What is required
Which lines have the string "بزرگ"? Copy all of them from the entries below.

Given entries
================

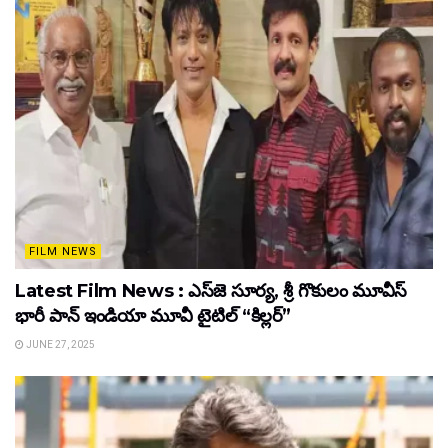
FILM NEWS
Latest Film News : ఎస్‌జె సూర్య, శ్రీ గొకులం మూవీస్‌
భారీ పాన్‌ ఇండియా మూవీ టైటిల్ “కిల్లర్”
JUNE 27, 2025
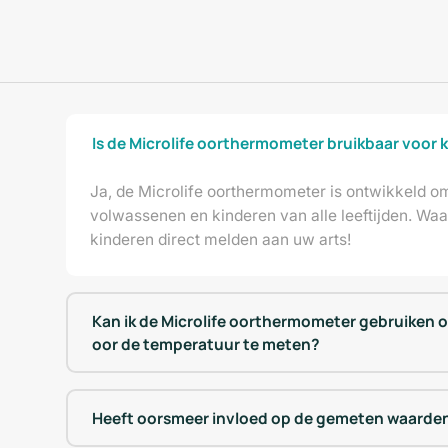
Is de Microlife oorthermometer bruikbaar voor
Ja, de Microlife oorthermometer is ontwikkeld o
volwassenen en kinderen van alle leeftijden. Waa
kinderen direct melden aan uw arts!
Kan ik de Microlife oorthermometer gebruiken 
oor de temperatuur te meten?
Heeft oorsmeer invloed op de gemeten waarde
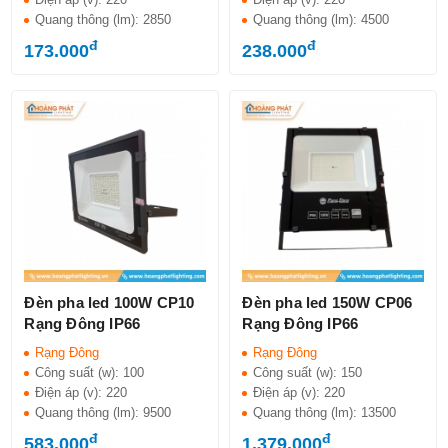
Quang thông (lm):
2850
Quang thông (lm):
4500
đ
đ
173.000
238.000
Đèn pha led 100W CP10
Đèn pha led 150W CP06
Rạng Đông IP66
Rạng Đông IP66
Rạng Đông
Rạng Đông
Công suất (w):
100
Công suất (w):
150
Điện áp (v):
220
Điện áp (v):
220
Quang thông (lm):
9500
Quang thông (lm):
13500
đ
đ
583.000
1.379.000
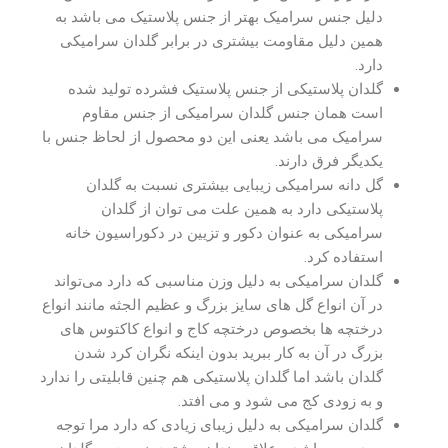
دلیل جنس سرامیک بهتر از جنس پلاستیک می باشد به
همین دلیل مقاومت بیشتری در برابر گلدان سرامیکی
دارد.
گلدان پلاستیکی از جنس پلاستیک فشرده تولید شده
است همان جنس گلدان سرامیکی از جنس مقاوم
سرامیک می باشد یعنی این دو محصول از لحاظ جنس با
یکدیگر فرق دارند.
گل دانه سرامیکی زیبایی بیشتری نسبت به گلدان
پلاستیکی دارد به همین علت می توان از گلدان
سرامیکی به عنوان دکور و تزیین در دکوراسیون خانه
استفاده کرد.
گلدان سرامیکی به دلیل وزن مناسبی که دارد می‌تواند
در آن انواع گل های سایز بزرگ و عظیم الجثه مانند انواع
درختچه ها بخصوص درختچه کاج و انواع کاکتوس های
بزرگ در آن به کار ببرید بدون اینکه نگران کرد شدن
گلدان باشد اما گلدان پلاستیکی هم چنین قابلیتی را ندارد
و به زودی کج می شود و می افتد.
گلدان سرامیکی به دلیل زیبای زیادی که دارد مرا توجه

================

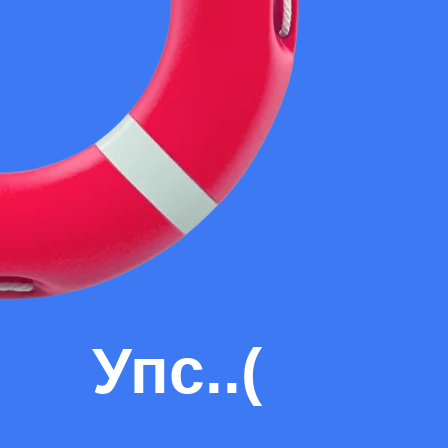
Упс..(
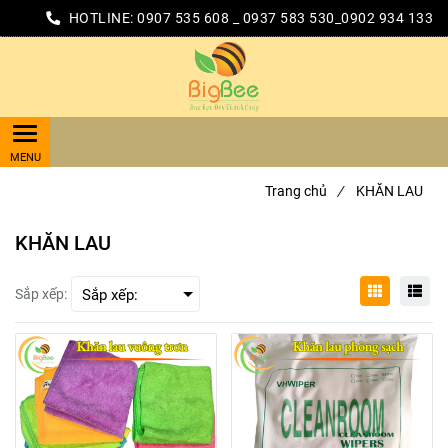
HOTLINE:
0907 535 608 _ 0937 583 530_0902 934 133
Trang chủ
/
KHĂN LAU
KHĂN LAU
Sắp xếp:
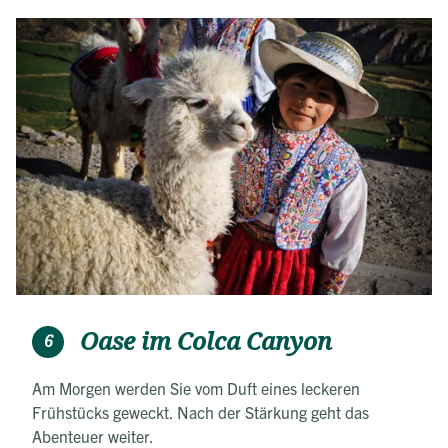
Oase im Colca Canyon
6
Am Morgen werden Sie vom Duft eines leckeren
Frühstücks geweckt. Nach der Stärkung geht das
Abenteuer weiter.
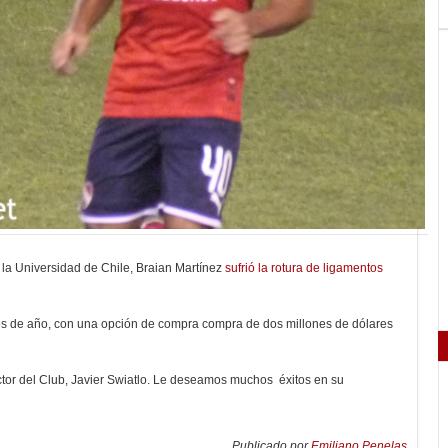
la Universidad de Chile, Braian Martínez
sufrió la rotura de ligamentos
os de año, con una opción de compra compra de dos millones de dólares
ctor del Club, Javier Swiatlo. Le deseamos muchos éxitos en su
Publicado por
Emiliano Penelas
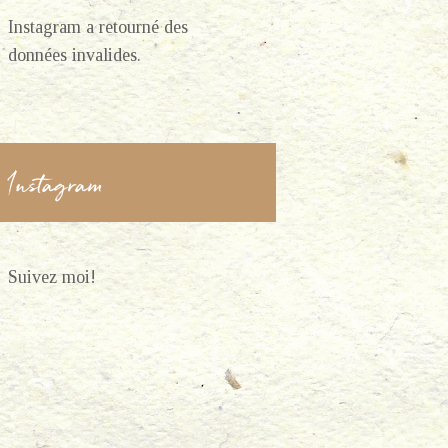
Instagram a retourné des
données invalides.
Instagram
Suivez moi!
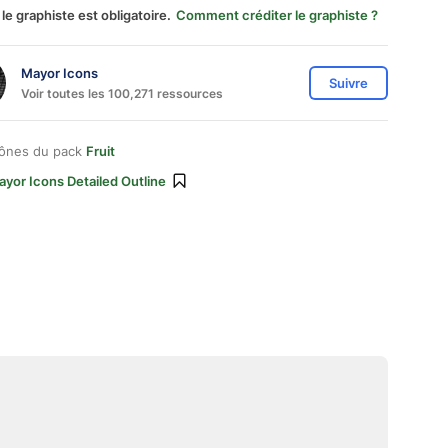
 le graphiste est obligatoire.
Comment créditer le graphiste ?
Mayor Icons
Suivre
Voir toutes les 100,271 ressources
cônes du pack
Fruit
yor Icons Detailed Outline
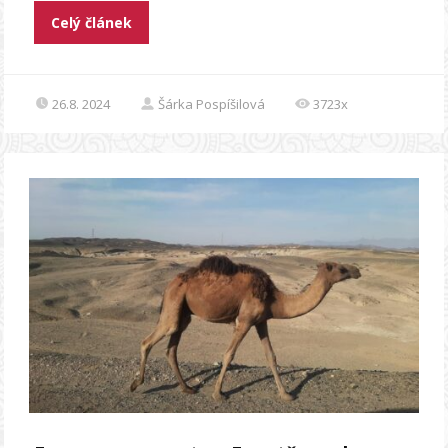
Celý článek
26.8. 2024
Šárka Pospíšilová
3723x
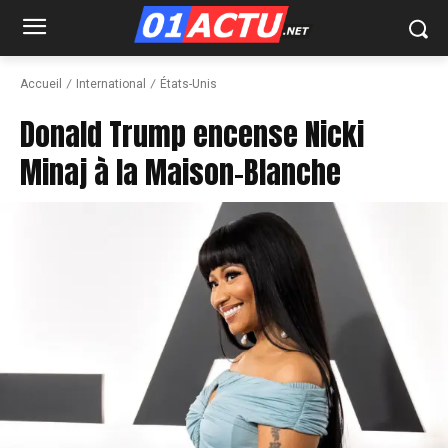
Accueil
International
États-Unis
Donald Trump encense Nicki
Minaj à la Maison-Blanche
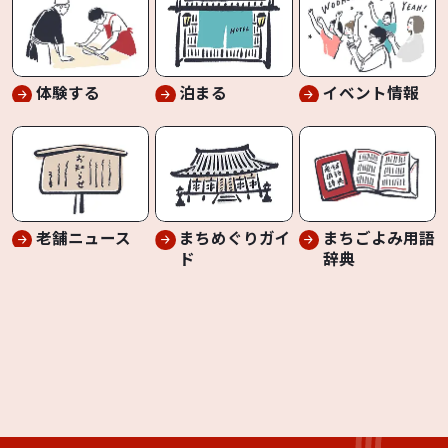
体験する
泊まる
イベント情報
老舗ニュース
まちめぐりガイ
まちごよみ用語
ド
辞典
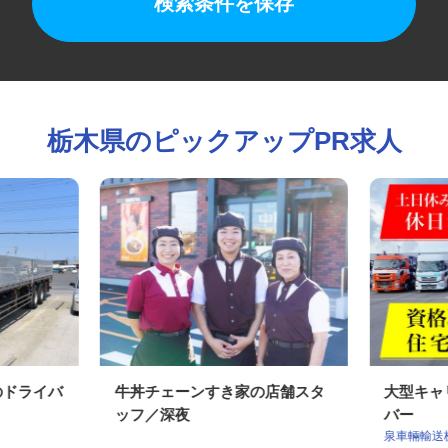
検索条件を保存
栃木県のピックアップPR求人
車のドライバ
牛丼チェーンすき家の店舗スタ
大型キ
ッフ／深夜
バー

================

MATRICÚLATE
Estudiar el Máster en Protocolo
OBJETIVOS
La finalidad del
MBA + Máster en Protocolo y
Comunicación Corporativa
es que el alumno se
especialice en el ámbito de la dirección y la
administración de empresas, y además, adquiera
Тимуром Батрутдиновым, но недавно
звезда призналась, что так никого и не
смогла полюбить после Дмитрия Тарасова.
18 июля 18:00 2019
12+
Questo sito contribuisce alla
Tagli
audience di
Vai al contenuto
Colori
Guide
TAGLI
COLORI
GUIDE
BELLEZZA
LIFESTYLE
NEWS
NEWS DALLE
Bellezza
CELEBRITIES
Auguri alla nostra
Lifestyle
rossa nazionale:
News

================

Problem solution
در آن انواع گل های سایز بزرگ و عظیم الجثه مانند انواع
بزرگ در آن به کار ببرید بدون اینکه نگران کرد شدن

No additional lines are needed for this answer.